Pros: High Value, High Performance, Fugly
Cons: Not Cheap, Not a Vita-Mix, Fugly
To make a good frozen drink, milkshake or smoothie, a blender has to get to speed quickly, stay at speed as the blade hits ice and as the mixture thickens, and must stay cool enough and work fast enough so as not to transfer a lot of heat to the mix.
Most home blenders can't do that. Many, so called, "commercial" bar blenders can't either. Just for the record, the "can't do" category most definitely includes the beehive bottom Osters and Warings. The problem isn't "watts," it's torque. Even though a lot of manufacturers are posting high wattage figures, the little guys' motors don't generate enough torque of either the start-up or general persuasions.

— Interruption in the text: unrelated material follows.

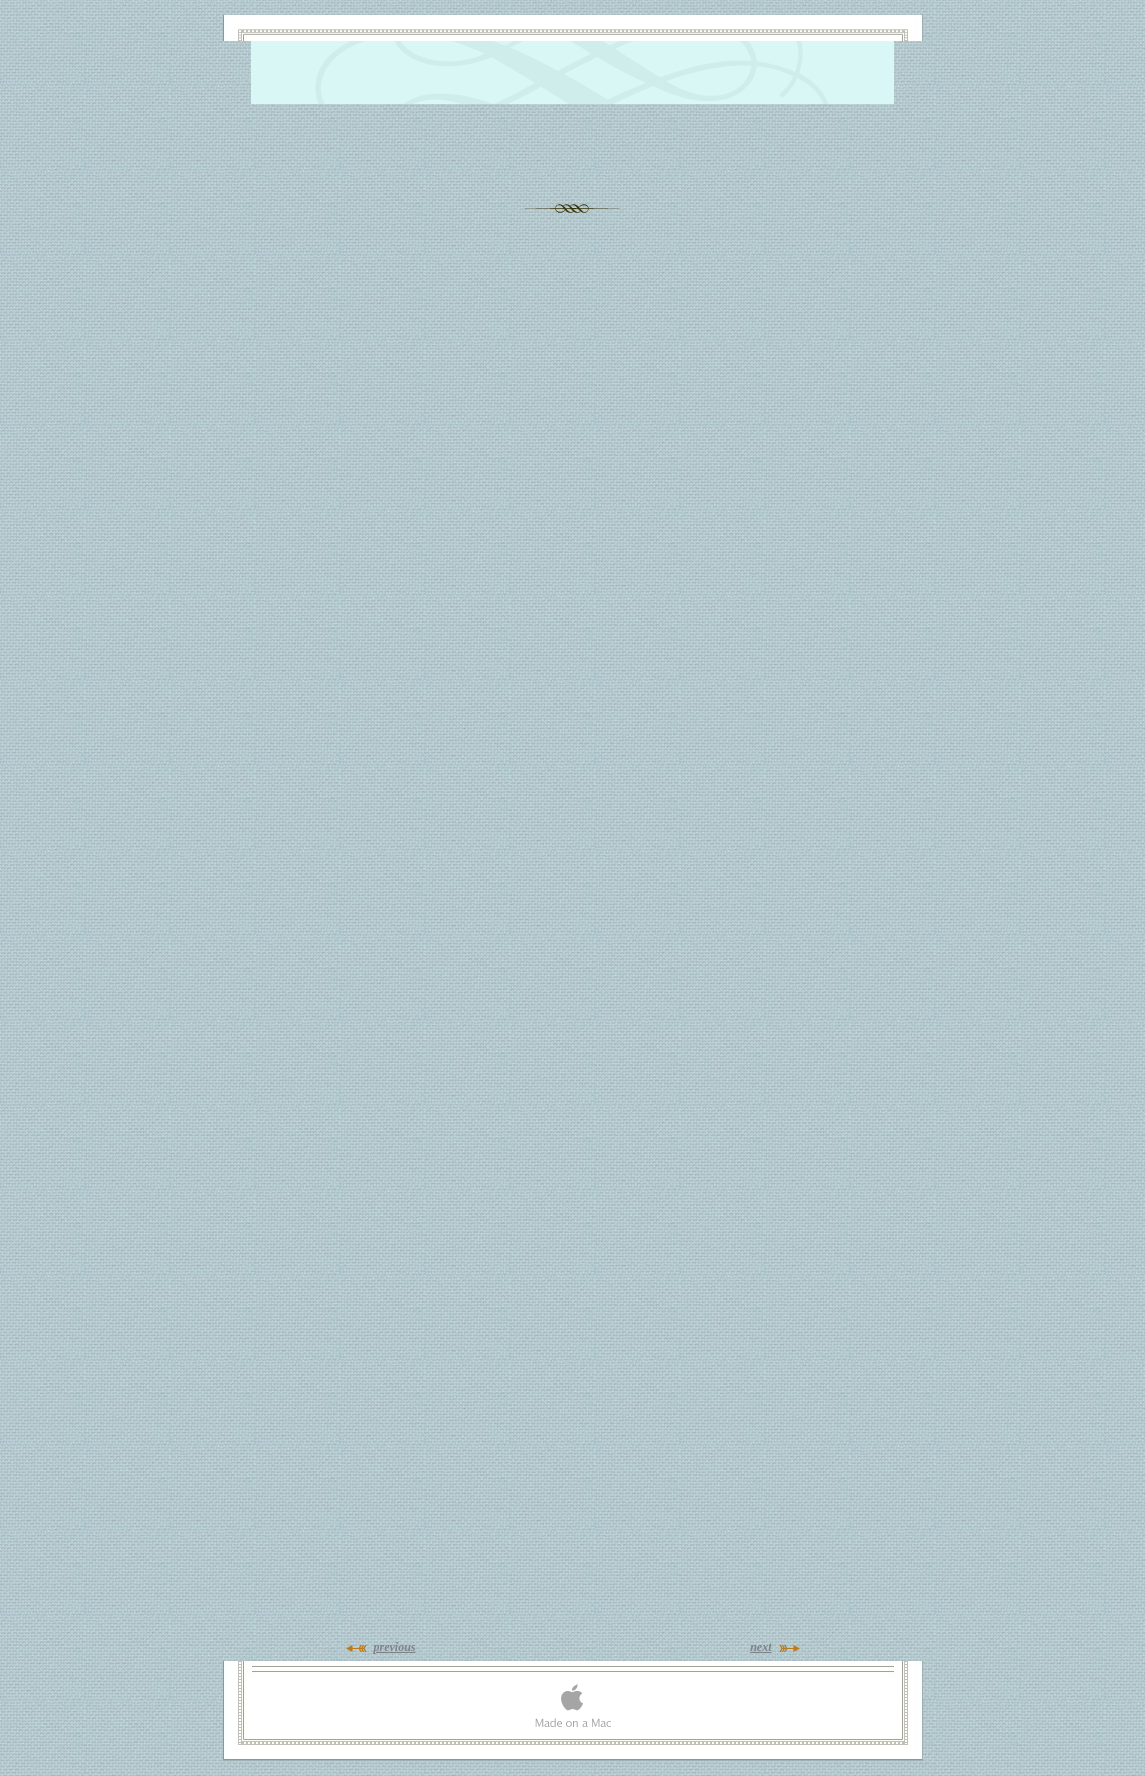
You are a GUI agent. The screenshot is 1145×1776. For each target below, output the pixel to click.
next (760, 1647)
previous (395, 1647)
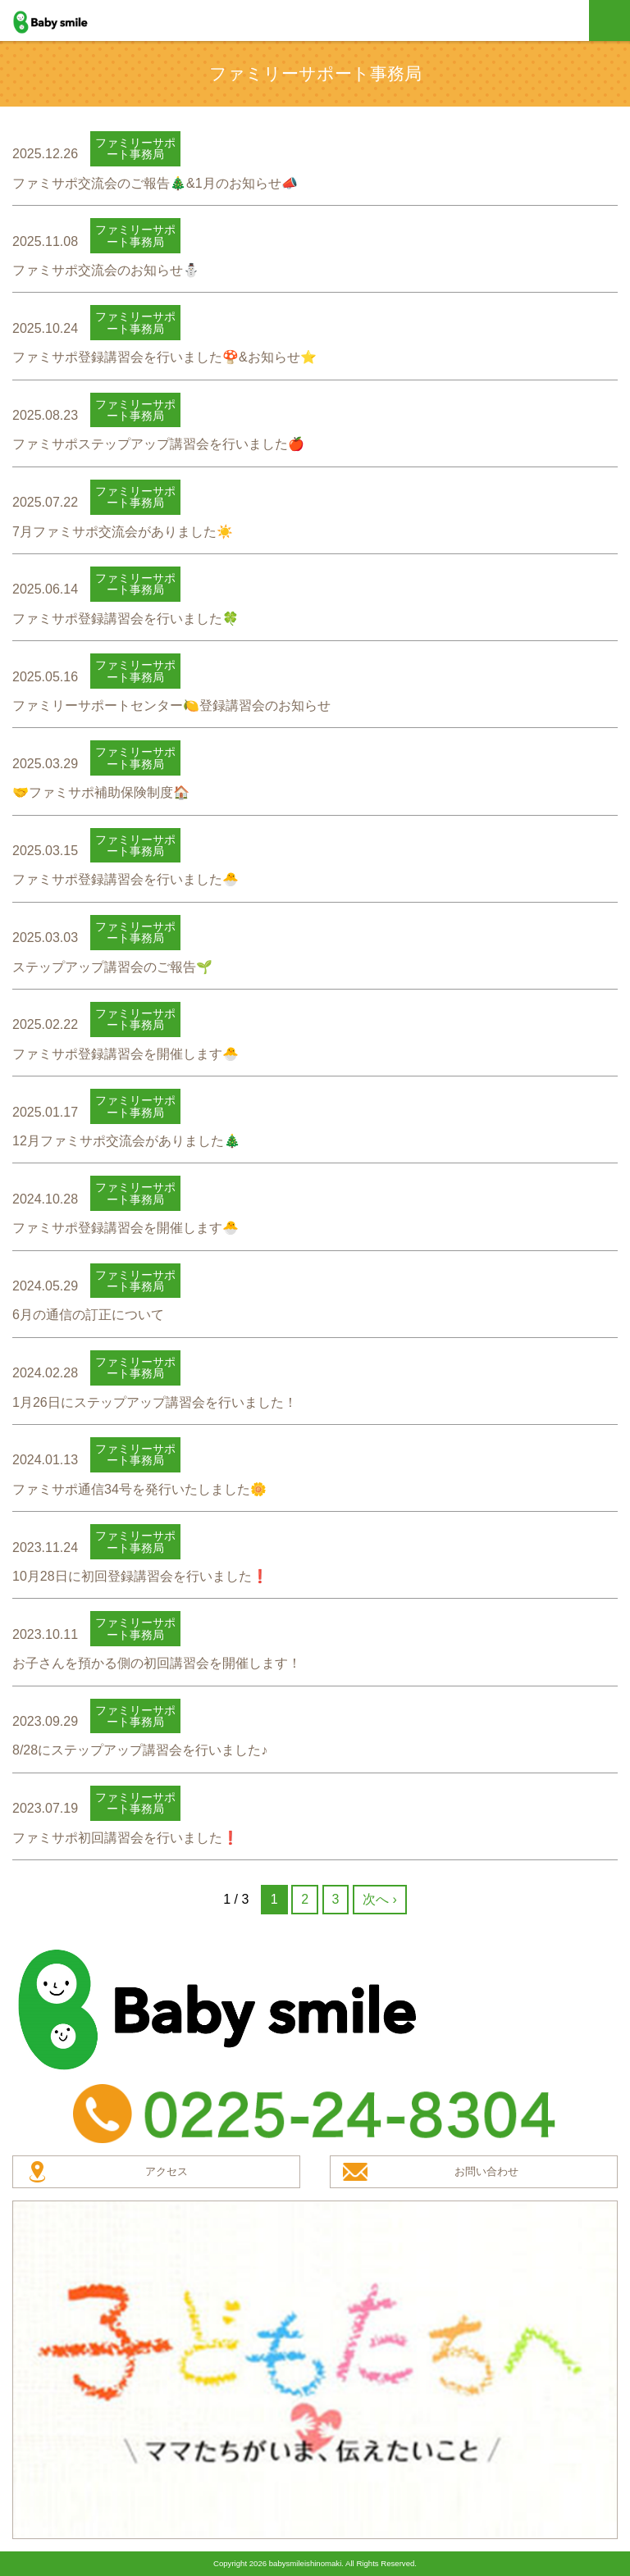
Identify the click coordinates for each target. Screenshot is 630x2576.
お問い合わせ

If you want a frozen daiquiri that isn't lime slush, but with the ice whirred into a mound of snow; if you want a milkshake that's still thick, if you want crushed ice, if you want what you want how you want it:
This one can.
In addition it can do almost everything anyone asks from a blender. Besides its bar tricks, of course it can do all the normal cooking stuff without a hiccup. It really doesn't take much to make gazpacho. A regular residential machine can do all that stuff just fine. But, ifyou're going to grind grain, have a weekly margarita party with 50 guests, run a smoothie bar, or make puree of gravel soup -- get a big Waring, Blendtec, or a VitaMix.
So, that's what it ain't. Try to remember what you actually need 3hp for, and that 3/4hp is not 3hp, and you'll be fine.
Speaking of motors, you can smell the ozone come off this one when it starts running. Sulfur and pitchforks can't be far behind. I like it.
It's no beauty, either. I like it all the more for its fugly black, graceless base. The polycarbonite pitcher is incredibly practical fuglifying it all the more. Love that.
The way pitcher shape affects the fluid dynamics of vortex is actually important. Like all Waring pitchers, this is a good one.
Two states of being, two speeds, two switches. Excellent. Maybe one more speed and one more switch than you need, but Waring's generous that way. On-and-off and fast-and-slow are selected by individual and honest-to-God toggle switches. No membrane here. You can get membrane if you want it on the BB185. Same price, but the toggles are so much hipper.
You can dress this up to a stainless 190 series, get a glass pitcher, and end up with industrial chic. But it's twice the price, and you don't mess with the fugly.
Easy to clean. Most of the time all you need to do is just put a couple of drops of dish soap in the pitcher with some water, and give it a whirl. The shrouded pitcher base can be disassembled for the dishwasher when necessary -- otherwise it's more or less the same deal as a standard home pitcher.
This beast occupies the neverland between blenders that can't quite make proper smoothies, shakes and frozen cocktails, but look good on your counter; and the behemoths that say "nothing but the most expensive will do." When it comes to performance, the BB180 is a lot closer to the top than the bottom. When it comes to good looks... oh well. Call it a reverse-chic slice of prosumer heaven.
Capable and fugly. Less is substantially less and no good for many of the things you actually want a blender to do. If you buy a bigger machine and don't grind seeds into flour or won't actually use it to run a business, you probably overspent.
If you want a blender that doesn't cost a mint, will do what you want how you want, and looks great in a cabinet with the doors closed... This One Can.
PS. It's a little embarassing to come out so strongly for something you actually chose and use. But it's all true, and Waring should pay me to write this stuff.